En 2021, l’hebdomadaire d’investigation L’Éléphant déchaîné a annoncé l’arrêt de sa version papier pour devenir un journal en ligne. Le principal modèle économique des chaînes de télévision privées reste le marché de la publicité, estimé, en 2021, entre 15 et 18 millions d’euros. Ce qui est largement insuffisant, selon les principaux acteurs.
Entre avant-gardisme et frilosité
Janvier 1997. La Voie ne s’appelle pas encore Notre Voie. Ce quotidien fait alors partie de l’opposition radicale, et plusieurs de ses journalistes ont le triste privilège de faire des séjours périodiques à la Maison d’arrêt et de correction d’Abidjan (Maca), sur ordre du pouvoir. Le journal utilise un papier de très mauvaise qualité dont la blancheur n’a rien d’immaculé. L’encre baveuse gâche le plaisir de la lecture et la maquette laisse à désirer. La Voie combat sans relâche un gouvernement qui n’a de cesse torpiller cet empêcheur de tourner en rond. Toutes les mesures vexatoires sont appelées en renfort pour faire rendre gorge à ce journal impécunieux mais tenace. Et puis, le 2 janvier 1997, le miracle survient : La Voie est désormais disponible sur Internet !
Les habitués de la version papier sont surpris de pouvoir lire, à contenu quasi identique, un journal sans la moindre trace de papier froissé et sans aucune bavure d’encre. La stupeur grandit encore lorsque, en ce même mois de janvier 1997, plusieurs autres quotidiens ivoiriens font leur apparition sur le Web. On peut y lire notamment la Nouvelle République et le quotidien gouvernemental Fraternité-Matin. Tous ces journaux ont emboîté le pas au très sérieux quotidien le Jour, dont le site web a été lancé en décembre 1996. La stupeur est à son comble lorsque l’on s’aperçoit que tous ces journaux, de l’opposant le plus virulent jusqu’à l’organe le plus officiel, sont hébergés sur Internet par un seul et même prestataire : Africa Online. Cet hébergeur d’origine britannique via l’Afrique de l’Est a adopté une stratégie très originale pour conquérir des parts de marché en Côte d’Ivoire.

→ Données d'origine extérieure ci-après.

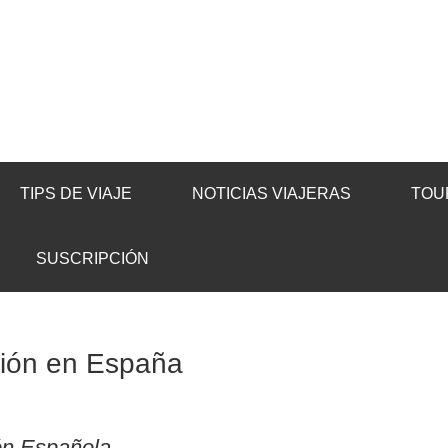
TIPS DE VIAJE
NOTICIAS VIAJERAS
TOU
SUSCRIPCIÓN
ción en España
ión Española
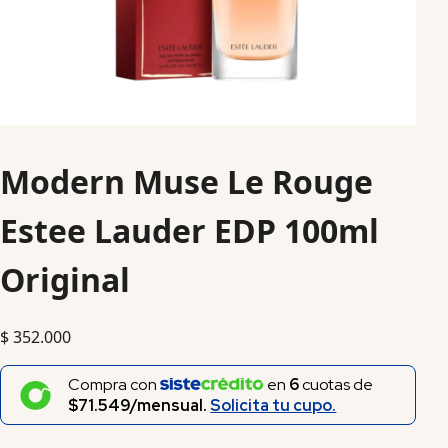
Modern Muse Le Rouge
Estee Lauder EDP 100ml
Original
$
352.000
Compra con
en
6
cuotas de
$71.549/mensual.
Solicita tu cupo.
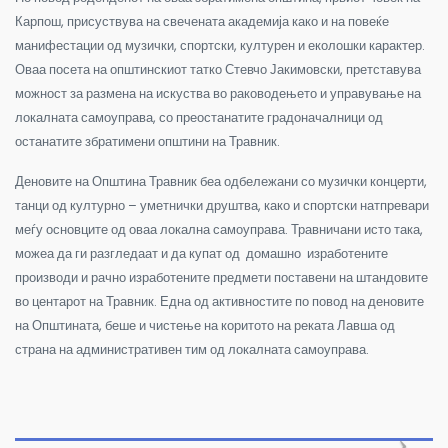
Карпош, присуствува на свечената академија како и на повеќе
манифестации од музички, спортски, културен и еколошки карактер.
Оваа посета на општинскиот татко Стевчо Јакимовски, претставува
можност за размена на искуства во раководењето и управување на
локалната самоуправа, со преостанатите градоначалници од
останатите збратимени општини на Травник.
Деновите на Општина Травник беа одбележани со музички концерти,
танци од културно – уметнички друштва, како и спортски натпревари
меѓу основците од оваа локална самоуправа. Травничани исто така,
можеа да ги разгледаат и да купат од домашно изработените
производи и рачно изработените предмети поставени на штандовите
во центарот на Травник. Една од активностите по повод на деновите
на Општината, беше и чистење на коритото на реката Лавша од
страна на административен тим од локалната самоуправа.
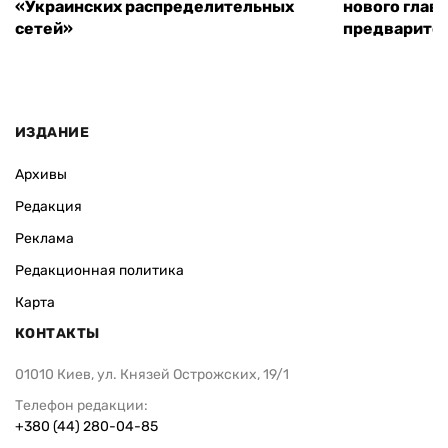
«Украинских распределительных
нового глав
сетей»
предварите
ИЗДАНИЕ
Архивы
Редакция
Реклама
Редакционная политика
Карта
КОНТАКТЫ
01010 Киев, ул. Князей Острожских, 19/1
Телефон редакции:
+380 (44) 280-04-85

De la pénurie à la pléthore
Passé le temps de l’euphorie, surgissent les contraintes économiques inhérentes à une entreprise en général et à une entreprise de presse en particulier. Beaucoup de journaux n’ont pas survécu à la tempête, n’étant pas dirigés par des professionnels de la gestion. Crées par des non-professionnels, de nombreux journaux ont recruté des jeunes gens dynamiques et volontaires, mais sans formation professionnelle aux règles de base du métier de journaliste. L’apprentissage de soit faire sur le tas… Du moins tant que le journal survit. Aujourd’hui, seuls quelques titres de la presse écrite ont tiré leur épingle du jeu. Plusieurs quotidiens ont pu s’offrir Internet grâce aux bons offices d’Africa Online, mais seuls le quotidien public Fraternité-Matin et ses confrères privés Notre Voie et Soir Info peuvent revendiquer une mise en ligne à la fois durable, régulière et toujours en vigueur. Plusieurs titres phares de la presse quotidienne n’ont pas surmonté l’épreuve du temps numérique, à commencer par le Jour et le Patriote.